One group was much smaller than the other - 47 vs. 131. Despite this difference in sample sizes, SPSS told me that sample variances were equal for the two groups on 22 of the 25 attributes (remember Levene's F test?). For those 22 attributes, the two-tailed p value computed using a bootstrap p procedure differed by no more than .006 from the p value calculated by SPSS in a traditional t test. This was reassuring.

For the three attributes where SPSS said the groups had different variances, things got interesting. Differences for two of these attributes were deemed non-significant, both by SPSS and by the bootstrap. For the third attribute, SPSS computed a p value of .049, a value that meets the "standard" criterion for statistical significance. The bootstrap procedure computed a p value of .12 for this attribute - not even close to significant by most people's standards. Which one did I believe? I think you can guess.

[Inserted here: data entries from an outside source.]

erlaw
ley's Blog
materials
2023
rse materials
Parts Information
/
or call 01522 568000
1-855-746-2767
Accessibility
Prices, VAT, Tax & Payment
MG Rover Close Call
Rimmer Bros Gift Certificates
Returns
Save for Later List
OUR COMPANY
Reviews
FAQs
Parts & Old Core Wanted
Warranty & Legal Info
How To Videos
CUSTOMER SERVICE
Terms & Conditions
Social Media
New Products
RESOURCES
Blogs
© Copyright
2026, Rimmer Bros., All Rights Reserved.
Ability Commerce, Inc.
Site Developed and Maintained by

The real question is why this technique is only now coming into widespread use, and the answer has a lot to do with computer power. Typical bootstrap significance tests that might take one to five minutes to solve on a fast 486 today would have required hours on a fast 286 a decade ago.

You might be wondering why this technique, first described in 1979 by Stanford statistician Bradley Efron, is called the bootstrap. The term is a whimsical reference to the fictional Baron von Munchausen, who is said to have avoided drowning by pulling himself up by his bootstraps from the bottom of a lake. It reflects the notion that analysis is performed without the help of outside agencies, such as the normal distribution.

The bootstrap has been implemented under a variety of descriptive rubrics, including distribution-free statistics, resampling statistics, exact inference testing and permutation statistics. They all have in common the notion of repeated sampling from the original data, calculation of a statistic with each sampling, and then inspection of the resulting distribution of that statistic.

The technique can be applied to data at all levels of measurement: nominal (categorical), ordinal (ranking), interval and ratio. It can be used to assess significance (p values) and to compute confidence intervals. The technique is not a new one, but it is becoming newly accessible to the vast majority of market researchers whose computing resources lie somewhere between a calculator and a Cray.

And compared to teaching the normal curve, central limit theorem, etc., I find it much easier to convey what boils down to a three-step process: (1) What's our result? (2) What are all the different results that could have occurred? (3) How many of the possible results equal or exceed ours?

I believe this paradigm will transform the way statistical analysis is taught and conducted. Stay tuned.